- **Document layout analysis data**
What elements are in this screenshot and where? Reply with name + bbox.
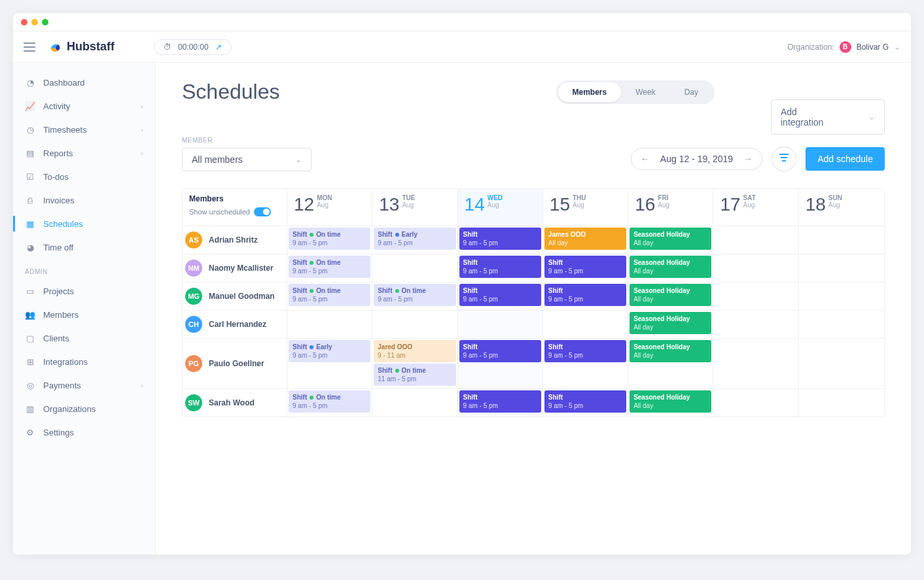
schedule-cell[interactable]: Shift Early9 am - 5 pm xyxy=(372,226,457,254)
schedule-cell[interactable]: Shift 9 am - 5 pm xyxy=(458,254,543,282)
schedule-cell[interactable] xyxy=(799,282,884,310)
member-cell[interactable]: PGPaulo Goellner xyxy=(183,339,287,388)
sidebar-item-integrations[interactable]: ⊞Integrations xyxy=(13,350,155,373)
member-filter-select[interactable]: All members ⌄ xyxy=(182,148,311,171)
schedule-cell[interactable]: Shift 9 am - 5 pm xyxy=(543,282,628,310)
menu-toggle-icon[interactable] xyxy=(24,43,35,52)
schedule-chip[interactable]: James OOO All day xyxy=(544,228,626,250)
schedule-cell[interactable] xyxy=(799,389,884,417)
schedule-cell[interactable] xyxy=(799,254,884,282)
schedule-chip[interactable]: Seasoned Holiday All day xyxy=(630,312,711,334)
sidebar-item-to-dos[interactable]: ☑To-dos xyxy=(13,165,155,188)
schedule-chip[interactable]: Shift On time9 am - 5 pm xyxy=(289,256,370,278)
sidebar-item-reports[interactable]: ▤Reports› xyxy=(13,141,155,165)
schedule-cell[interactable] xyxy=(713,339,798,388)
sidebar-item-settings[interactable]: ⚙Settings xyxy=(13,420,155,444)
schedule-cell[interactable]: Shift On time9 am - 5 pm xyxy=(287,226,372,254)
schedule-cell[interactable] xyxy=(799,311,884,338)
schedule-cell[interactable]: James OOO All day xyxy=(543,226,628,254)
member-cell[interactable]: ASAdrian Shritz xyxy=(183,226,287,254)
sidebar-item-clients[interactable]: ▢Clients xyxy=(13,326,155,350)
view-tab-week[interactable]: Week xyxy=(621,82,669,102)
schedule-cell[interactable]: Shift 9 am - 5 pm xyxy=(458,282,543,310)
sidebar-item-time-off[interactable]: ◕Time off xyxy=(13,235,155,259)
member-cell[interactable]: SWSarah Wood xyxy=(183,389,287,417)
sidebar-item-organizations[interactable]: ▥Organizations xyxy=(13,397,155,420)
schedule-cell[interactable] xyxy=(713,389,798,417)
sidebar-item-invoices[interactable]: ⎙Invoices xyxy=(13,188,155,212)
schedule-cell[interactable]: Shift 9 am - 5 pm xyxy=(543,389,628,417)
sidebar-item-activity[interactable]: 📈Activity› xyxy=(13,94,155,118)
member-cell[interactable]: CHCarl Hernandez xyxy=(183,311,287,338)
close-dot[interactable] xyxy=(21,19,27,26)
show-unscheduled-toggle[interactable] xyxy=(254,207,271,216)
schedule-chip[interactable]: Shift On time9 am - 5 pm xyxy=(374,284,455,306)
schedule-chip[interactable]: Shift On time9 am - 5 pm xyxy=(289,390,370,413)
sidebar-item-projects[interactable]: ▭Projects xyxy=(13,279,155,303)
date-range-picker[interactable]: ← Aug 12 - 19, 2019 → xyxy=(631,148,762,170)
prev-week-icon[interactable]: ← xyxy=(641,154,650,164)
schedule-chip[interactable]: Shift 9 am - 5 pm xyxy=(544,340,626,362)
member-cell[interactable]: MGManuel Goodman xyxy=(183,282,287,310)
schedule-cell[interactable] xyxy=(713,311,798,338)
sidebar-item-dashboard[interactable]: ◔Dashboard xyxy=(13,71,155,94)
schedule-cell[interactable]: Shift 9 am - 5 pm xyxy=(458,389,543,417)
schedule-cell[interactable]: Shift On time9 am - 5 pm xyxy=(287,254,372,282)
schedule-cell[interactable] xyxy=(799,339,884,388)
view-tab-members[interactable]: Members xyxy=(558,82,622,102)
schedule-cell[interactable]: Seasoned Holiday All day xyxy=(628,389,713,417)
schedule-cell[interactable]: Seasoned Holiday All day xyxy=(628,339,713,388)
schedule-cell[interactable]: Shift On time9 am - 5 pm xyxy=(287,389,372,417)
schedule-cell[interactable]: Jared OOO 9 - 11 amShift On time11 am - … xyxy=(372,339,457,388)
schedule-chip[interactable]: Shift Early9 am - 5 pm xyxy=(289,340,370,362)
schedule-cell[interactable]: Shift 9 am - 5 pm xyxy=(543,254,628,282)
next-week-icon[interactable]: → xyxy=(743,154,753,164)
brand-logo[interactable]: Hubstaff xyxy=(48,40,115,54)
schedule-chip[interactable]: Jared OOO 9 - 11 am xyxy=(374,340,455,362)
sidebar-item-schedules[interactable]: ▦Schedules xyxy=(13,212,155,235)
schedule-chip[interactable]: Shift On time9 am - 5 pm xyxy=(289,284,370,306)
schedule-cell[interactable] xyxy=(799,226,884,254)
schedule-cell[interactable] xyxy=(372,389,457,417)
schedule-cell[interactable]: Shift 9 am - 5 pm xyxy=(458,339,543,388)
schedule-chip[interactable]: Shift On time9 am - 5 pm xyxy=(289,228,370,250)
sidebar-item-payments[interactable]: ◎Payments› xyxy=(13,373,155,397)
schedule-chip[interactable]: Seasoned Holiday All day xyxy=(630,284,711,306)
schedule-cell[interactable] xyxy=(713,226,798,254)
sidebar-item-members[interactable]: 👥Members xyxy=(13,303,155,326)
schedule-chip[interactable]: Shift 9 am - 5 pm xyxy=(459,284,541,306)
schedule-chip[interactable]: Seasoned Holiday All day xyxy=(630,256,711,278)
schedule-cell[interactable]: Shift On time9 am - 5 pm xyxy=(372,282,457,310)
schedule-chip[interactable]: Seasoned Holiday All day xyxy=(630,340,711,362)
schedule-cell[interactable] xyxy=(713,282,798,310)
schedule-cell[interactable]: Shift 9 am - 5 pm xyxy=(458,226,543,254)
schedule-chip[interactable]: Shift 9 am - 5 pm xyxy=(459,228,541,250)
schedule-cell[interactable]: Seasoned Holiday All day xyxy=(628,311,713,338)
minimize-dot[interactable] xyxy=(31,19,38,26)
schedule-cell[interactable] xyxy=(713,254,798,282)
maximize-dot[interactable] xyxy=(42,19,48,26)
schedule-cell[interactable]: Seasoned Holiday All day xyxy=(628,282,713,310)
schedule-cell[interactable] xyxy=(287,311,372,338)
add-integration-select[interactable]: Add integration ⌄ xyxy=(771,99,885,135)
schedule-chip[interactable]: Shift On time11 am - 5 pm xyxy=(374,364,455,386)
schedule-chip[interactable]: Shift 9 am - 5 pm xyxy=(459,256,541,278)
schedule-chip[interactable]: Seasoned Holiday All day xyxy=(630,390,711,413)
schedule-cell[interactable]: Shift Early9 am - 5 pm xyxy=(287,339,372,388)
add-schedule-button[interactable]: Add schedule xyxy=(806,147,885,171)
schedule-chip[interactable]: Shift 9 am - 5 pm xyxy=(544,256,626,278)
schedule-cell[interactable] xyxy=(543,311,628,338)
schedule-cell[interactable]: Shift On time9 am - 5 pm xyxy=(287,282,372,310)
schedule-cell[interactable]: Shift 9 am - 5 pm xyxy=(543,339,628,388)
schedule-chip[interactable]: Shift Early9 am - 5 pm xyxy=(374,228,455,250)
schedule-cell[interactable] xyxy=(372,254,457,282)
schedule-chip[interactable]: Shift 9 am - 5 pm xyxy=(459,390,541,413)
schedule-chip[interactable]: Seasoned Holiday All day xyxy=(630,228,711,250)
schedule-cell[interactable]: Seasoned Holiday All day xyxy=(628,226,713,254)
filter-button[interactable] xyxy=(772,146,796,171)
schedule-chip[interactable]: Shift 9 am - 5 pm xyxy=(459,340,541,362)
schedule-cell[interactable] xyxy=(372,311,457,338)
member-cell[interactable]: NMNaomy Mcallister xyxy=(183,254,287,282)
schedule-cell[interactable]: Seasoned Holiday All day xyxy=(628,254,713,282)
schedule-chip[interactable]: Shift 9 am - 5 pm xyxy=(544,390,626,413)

- **What the exercise asks**
Considering only the records above, state the number of lines that include the word "icon", with nothing added.

- **Output**
3